My readers know that I normally have reservations about other musicians completing the unfinished work of older composers. My suspicion was initially fueled, a half-century ago, by my first hearing of Puccini’s Turandot (which, it turns out, he had plenty of time to finish) with the crappy ending written by Franco Alfano, and was more recently squelched by the even more horrible “completion” of Beethoven’s Tenth Symphony. The completed third movement of Schubert’s Eighth Symphony (“Unfinished”) is actually very good, but the various attempts at a fourth movement have ranged from inappropriate (using one of his own overtures, for example) to awful. Yet there are Robert Orledge’s superb recraftings of Debussy’s Edgar Allan Poe operas, Larry Austin’s excellent completion of Charles Ives’ “Universe” Symphony, and of course the various completions of Mahler’s Tenth Symphony (which he actually wrote most of in piano reduction, just not getting around to orchestrating).
The booklet accompanying this CD has, on page seven, a commendation of Mantas’ work by Denis McCaldin, Emeritus Professor of Music for Lancaster University in the U.K. To quote professor McCaldin, “The work undertaken by Santiago Mantas to create plausible completions of the first and last movements of this Sonata is of the highest quality. The use of the existing sketches as source material is both sensitive and respectful. In both cases, the resulting elaborations reveal strong musicianship and a deep understanding of Schumann’s compositional style, providing us with credible completions of the movements concerned.” Earlier in the booklet are detailed explanations of how Mantas put the music together. Schumann left us 66 bars of the first movement and 166 bars of the fourth and last. In the second and third movements, Mantas used material written by Schumann in 1836 and originally intended for his sonata titled “Concert Sans Orchestra.” This is followed in turn by a detailed description of the number of bars inserted by Mantas, how much is by him and which parts were derived from Schumann himself.

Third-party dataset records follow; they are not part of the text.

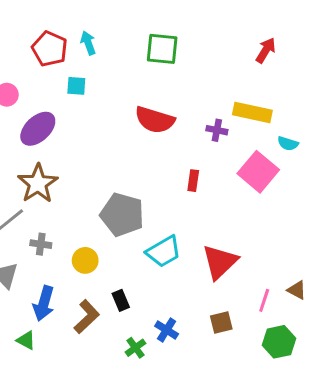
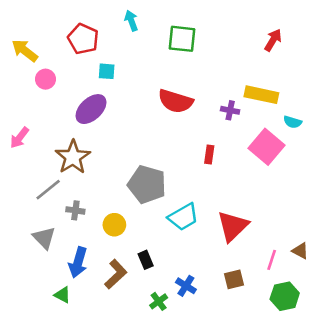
cyan arrow: (88, 43) -> (131, 21), moved
purple ellipse: (38, 129) -> (91, 109), moved

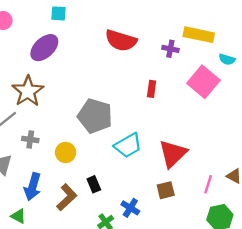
brown square: (234, 279) -> (166, 190), moved

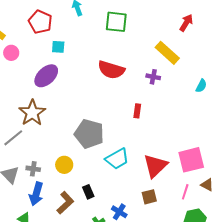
yellow rectangle: (199, 35) -> (167, 53), moved, turned 30
cyan semicircle: (227, 59) -> (201, 86), turned -80
pink square: (203, 82) -> (191, 160), moved, turned 36
gray cross: (30, 140) -> (33, 169), moved

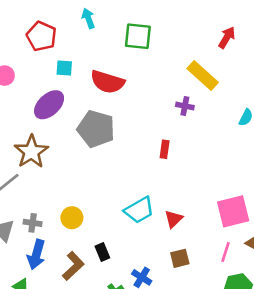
red semicircle: (111, 70) -> (107, 82), moved
gray pentagon: (89, 134) -> (96, 129), moved
red triangle: (155, 166) -> (173, 219), moved, size x0.6

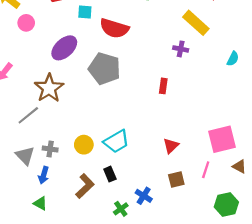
cyan square: (64, 68) -> (85, 12), moved
cyan trapezoid: (139, 210) -> (116, 141), moved
pink line: (226, 252) -> (206, 170), moved
blue arrow: (36, 255) -> (44, 175), moved, size x0.7

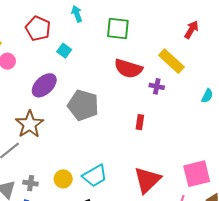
cyan square: (85, 12) -> (64, 51), turned 32
red semicircle: (114, 28) -> (128, 68), moved
red triangle: (171, 146) -> (147, 180), size x1.8

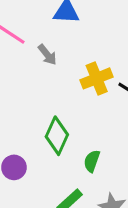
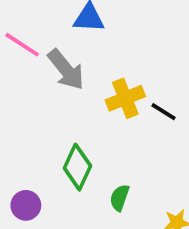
gray arrow: (47, 55) -> (66, 70), size x1.6

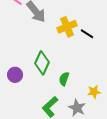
purple circle: (26, 205) -> (15, 75), moved

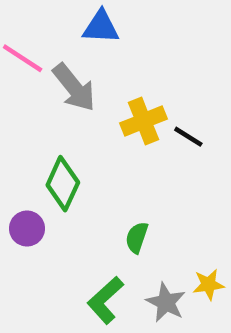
green diamond: (42, 63) -> (63, 184), moved
yellow star: (94, 92) -> (208, 285), moved

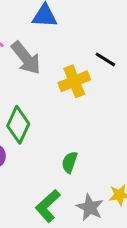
black line: (188, 137) -> (105, 59), moved

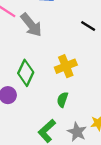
yellow cross: (74, 81) -> (66, 66), moved

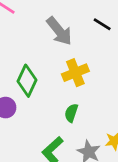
gray arrow: (31, 25) -> (59, 31), moved

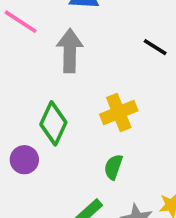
gray arrow: (59, 31) -> (70, 51), moved, turned -140

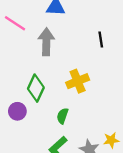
black line: (155, 47) -> (101, 39), turned 49
green semicircle: (113, 167) -> (63, 116), moved

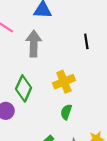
green semicircle: (63, 116) -> (66, 112), moved

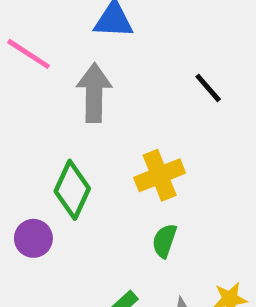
black line: (86, 41) -> (208, 88), turned -32

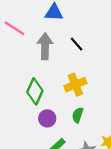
black line: (208, 88) -> (77, 44), moved
purple circle: (33, 238) -> (47, 118), moved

Regarding his performances of the first two suites, they are very fine and sensitive performances if not quite on the high level of Clara Haskil in the first or the obscure but superb Vladimir Nielsen in the second. Mantas lovingly caresses the famous “Traumerai,” and does not ignore detail in the other pieces of the former, thus I was prepared for how he might approach the sonata.
The proof of any reconstruction is not in how cleverly the material has been reworked, but whether or not the finished product works as a piece of art. Anyone can stick arms on the Venus di Milo, but not all arms are going to look right on it. My ears tell me that the music is Schumann-esque in the sense that it has that element of surprise and unpredictability that characterizes most of his scores. Both the themes and their development have the ring of authenticity about them, at least in the first movement. The second and third movements, pure Schumann, do indeed seem to fit the sonata, and I really enjoyed the way Mantas plays them.
The long (almost 12-minute) last movement was probably the biggest challenge for Mantas, despite having 166 bars of authentic music to work with. Mantas takes the music into deep crevices of feeling, creating a tapestry of sound that envelops the listener like a blanket.
Mantas’ own Poppy Fields is a quiet piece, played in almost isolated single notes that fall on the ear like raindrops. I liked it but questioned its place in this specific album.
Overall, however, a notable achievement, particularly for the sonata.